Hakim pertanyakan payung hukum kriteria kelulusan ke mantan Rektor Unri

id Lampung,Bandarlampung,Suap KPK,Bandar Lampung,sidang suap unila

Hakim pertanyakan payung hukum kriteria kelulusan ke mantan Rektor Unri

Rektor Universitas Riau (Unri) periode 2014-2022 Prof Aras Mulyadi saat memberikan kesaksian pada sidang lanjutan kasus suap penerimaan mahasiswa baru (PMB) Unila, di Pengadilan Negeri Tanjungkarang, Bandarlampung, Kamis (9/2/2023). ANTARA/Dian Hadiyatna.

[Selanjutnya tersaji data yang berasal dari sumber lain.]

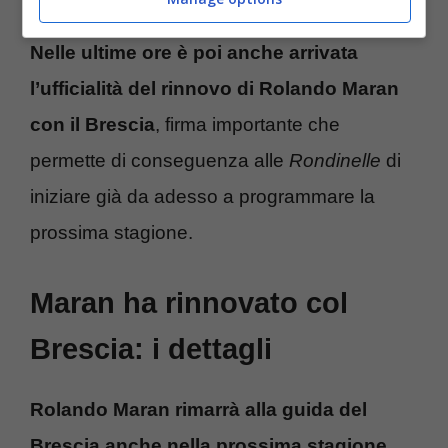
Nelle ultime ore è poi anche arrivata
l’ufficialità del rinnovo di Rolando Maran
con il Brescia
, firma importante che
permette di conseguenza alle
Rondinelle
di
iniziare già da adesso a programmare la
prossima stagione.
Maran ha rinnovato col
Brescia: i dettagli
Rolando Maran rimarrà alla guida del
Brescia anche nella prossima stagione
.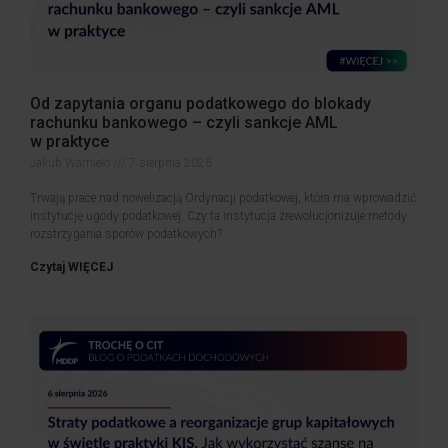
Od zapytania organu podatkowego do blokady
rachunku bankowego – czyli sankcje AML
w praktyce
Jakub Warnieło
7 sierpnia 2026
Trwają prace nad nowelizacją Ordynacji podatkowej, która ma wprowadzić
instytucję ugody podatkowej. Czy ta instytucja zrewolucjonizuje metody
rozstrzygania sporów podatkowych?
Czytaj WIĘCEJ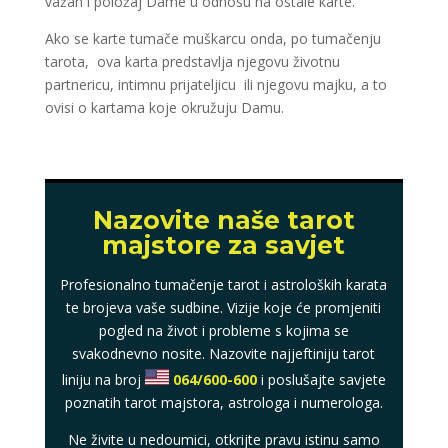
važan i položaj Dame u odnosu na ostale karte.
Ako se karte tumače muškarcu onda, po tumačenju
tarota, ova karta predstavlja njegovu životnu
partnericu, intimnu prijateljicu ili njegovu majku, a to
ovisi o kartama koje okružuju Damu.
Nazovite naše tarot
majstore za savjet
Profesionalno tumačenje tarot i astroloških karata
te brojeva vaše sudbine. Vizije koje će promjeniti
pogled na život i probleme s kojima se
svakodnevno nosite. Nazovite najjeftiniju tarot
liniju na broj
064/600-600
i poslušajte savjete
poznatih tarot majstora, astrologa i numerologa.
Ne živite u nedoumici, otkrijte pravu istinu samo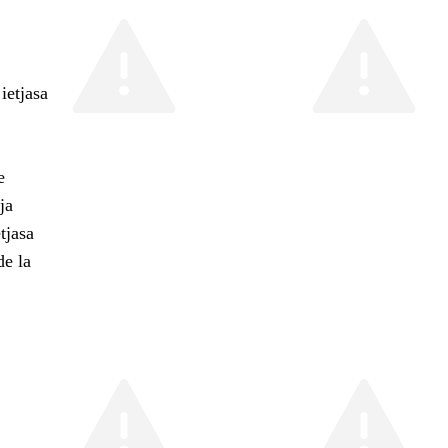
ietjasa
e
ja
tjasa
de la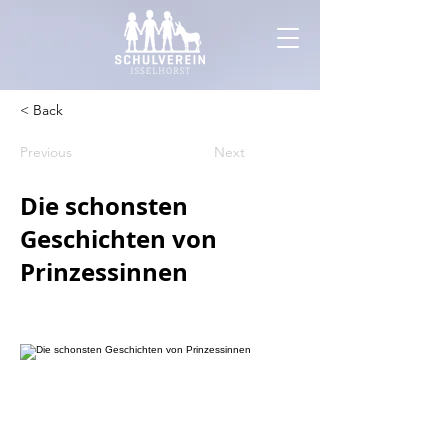
< Back
Previous
Next
Die schonsten
Geschichten von
Prinzessinnen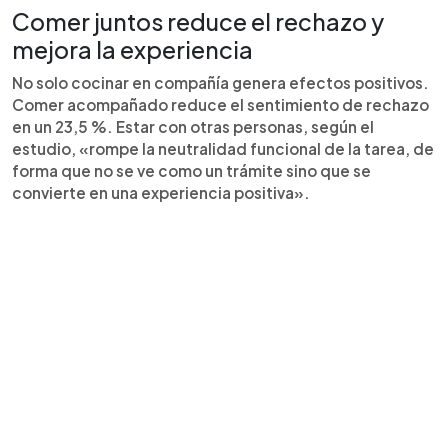
Comer juntos reduce el rechazo y
mejora la experiencia
No solo cocinar en compañía genera efectos positivos.
Comer acompañado reduce el sentimiento de rechazo
en un 23,5 %. Estar con otras personas, según el
estudio, «rompe la neutralidad funcional de la tarea, de
forma que no se ve como un trámite sino que se
convierte en una experiencia positiva».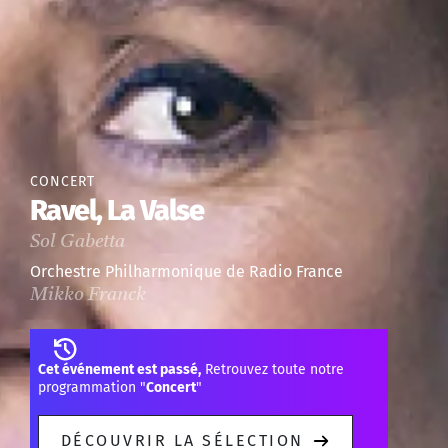
CONCERT
Ravel, La Valse
Sol Gabetta
Orchestre Philharmonique de Radio France
Mikko Franck
Cet événement est passé,
Retrouvez toute notre
programmation "
Concert
"
DÉCOUVRIR LA SÉLECTION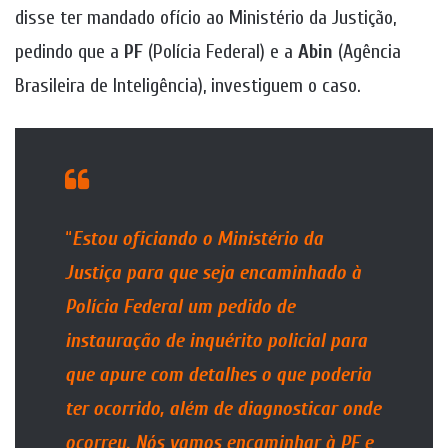
disse ter mandado ofício ao Ministério da Justição,
pedindo que a
PF
(Polícia Federal) e a
Abin
(Agência
Brasileira de Inteligência), investiguem o caso.
“
Estou oficiando o Ministério da
Justiça para que seja encaminhado à
Polícia Federal um pedido de
instauração de inquérito policial para
que apure com detalhes o que poderia
ter ocorrido, além de diagnosticar onde
ocorreu. Nós vamos encaminhar à PF e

Apa yang jadi dasar hukumnya rektor dapat meluluskan mahasiswa.
Bandarlampung (ANTARA) - Majelis hakim sidang kasus suap penerimaan mahasiswa baru (PMB) Universitas Lampung (Unila) tahun 2022 mempertanyakan payung hukum kriteria kelulusan mahasiswa kepada Rektor Universitas Riau (Unri) periode 2014-2022 Prof Aras Mulyadi.

Hal tersebut dikarenakan saksi Aras Mulyadi yang juga Ketua Panitia Pelaksana PMB Perguruan Tinggi Negeri (PTN) Wilayah Barat, memberikan keterangan bahwa rektor memiliki kewenangan meluluskan mahasiswa pada jalur mandiri.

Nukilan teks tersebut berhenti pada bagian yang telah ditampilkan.